A Graduate Student Perspective: Graduate Summer Research in South Korea 2012: Javier Cha

October 4, 2012
Image of graduate student, Javier Cha in 2012

I spent two months of this summer in Seoul.  Thanks to Korea Institute’s generous research grants in previous years, as well as the current one, I went to Seoul with high familiarity.  My visits in the summers of 2008 and 2011 prepared me well for this research trip.  I navigated through the ins and outs of Seoul like a local.  I had a very comfortable stay in Seoul and returned to Cambridge deeply missing its connectivity and efficiency.

This time in Seoul, the efficiency of this metropolis left me awestruck.  As do most incoming foreign visitors to South Korea, I landed at Incheon International Airport.  My experience with the AREX train at a previous trip left me underwhelmed, so I opted to take the Limousine Bus instead.  What amazed me was that from the moment of my plane’s arrival at the gate to purchasing my bus ticket, no more than 30 minutes had passed.  In less than 30 minutes, I moved across a large airport terminal, cleared customs, and picked up my check-in luggage.  I hopped on the Limousine Bus and made my way to Bongcheon-dong, a neighborhood just down the hill where Seoul National University is located.  That bus trip was very time-consuming, because of Seoul’s chronic traffic problems.  In just short of 90 minutes, I arrived at the SNU Entrance metro station and looked for the real estate office that I had contacted a few days prior.  The agent was expecting me with a list of four to five apartments, and I immediately went house-hunting.  I settled for a small, but cozy, new, and very comfortable apartment that was located three minutes from Bongcheon metro station on foot.  Then, expecting to stay at a hostel somewhere for about a week, I asked my agent when I could move in.  Apparently I could move in immediately, so I signed a short-term lease agreement and moved in that evening.  I arrived in Incheon Airport at 3:30pm; I was in my new apartment looking up dinner options in the neighborhood by 8pm.

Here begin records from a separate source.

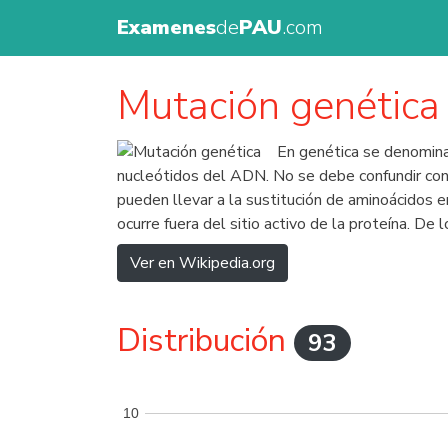
Examenes
de
PAU
.com
Mutación genética
En genética se denomina
nucleótidos del ADN. No se debe confundir con
pueden llevar a la sustitución de aminoácidos 
ocurre fuera del sitio activo de la proteína. D
Ver en Wikipedia.org
Distribución
93
10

Unlike previous years, I did not utilize the Kyujanggak archives as much.  Instead, I found a new sanctuary in the National Library in Seocho district and worked on my dissertation chapters while exploring the highly developed coffee shop culture in Hongdae district.  My apartment’s convenient location placed me within 20 minutes of the National Library (10 minutes on the subway and 10 minutes on foot) and 30 minutes to Hongdae on the green line.  The commuting time was not wasted either, because the entire Seoul Metro system provides 3G connection as well as WiFi hotspots to the Internet.  I set up my iPad so that I could read primary sources online or make minor edits to my writing during travel.  I visited the National Library to find sources. I spent most of my time at the Digital Library in the basement, which provided me access to any of the hundreds of computer stations and digitized archival materials.

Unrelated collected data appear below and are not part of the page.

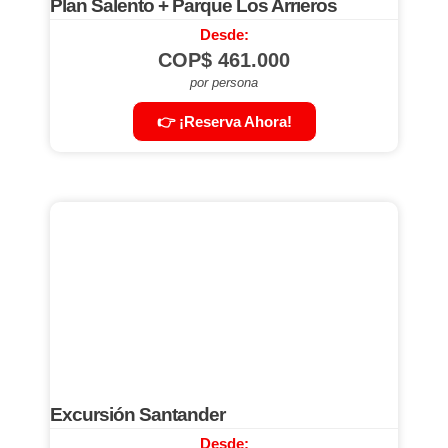
Plan Salento + Parque Los Arrieros
Desde:
COP$
461.000
por persona
👉 ¡Reserva Ahora!
Excursión Santander
Desde:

As usual, I reconnected with my contacts in Korea and established ties with new scholars.  Among them, I had the fortune of engaging in a lengthy discussion with Professor Yi Ikchu of University of Seoul over dinner.  The positive feedback and constructive pointers I received from a specialist of my research time period was enormously helpful for me.  It provided me with a renewed sense of reassurance that my dissertation research is heading in the right direction.  In late June, I attended the annual Harvard-SNU-UCLA graduate student conference, hosted this time at SNU’s Kyujanggak Institute.  There I was introduced to a host of undergraduate and junior graduate students with loads of enthusiasm and amazing breadth of knowledge about Korea.  We keep in touch regularly still.

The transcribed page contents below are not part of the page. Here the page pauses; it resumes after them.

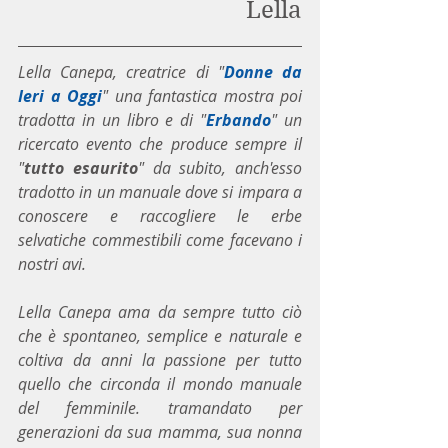
Lella
Lella Canepa, creatrice di "
Donne da 
Ieri a Oggi
" una fantastica mostra poi 
tradotta in un libro e di "
Erbando
" un 
ricercato evento che produce sempre il 
"
tutto esaurito
" da subito, anch'esso 
tradotto in un manuale dove si impara a 
conoscere e raccogliere le erbe 
selvatiche commestibili come facevano i 
nostri avi.
Lella Canepa ama da sempre tutto ciò 
che è spontaneo, semplice e naturale e 
coltiva da anni la passione per tutto 
quello che circonda il mondo manuale 
del femminile. tramandato per 
generazioni da sua mamma, sua nonna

This summer I made the extra effort to visit as many historical sites as my schedule allowed.  (I also participated in a KI-sponsored field trip in Honam region, but that report will be filed separately.)  I visited a number of memorial halls, reconstructions of pavilions belonging to famous Chosŏn-period scholars, palace compounds, among others.  Of those trips, the day tour I arranged with Professor Yi Ikchu, along with a couple of other graduate students, in the traditional districts of Seoul was particularly memorable.  We met in the morning at the Chosŏn dynasty’s National Academy in Sungkyunkwan University, hiked up to the northern segments of the city wall, then down to the royal palaces and ancestral temples.  Professor Yi’s expert commentaries not only enriched our tour, as we had predicted, but also allowed us to experience many aspects that would not have been accessible to us even with the aid of guide materials.

I am truly grateful to the Korea Institute for providing me with this fantastic opportunity to carry out my summer research in Seoul, reconnect with my very important network of scholars there, and work on my dissertation chapters with immediate access to sources not available at Harvard-Yenching Library.  My summer stay in Korea will prove to be invaluable in positively shaping the future direction of my dissertation.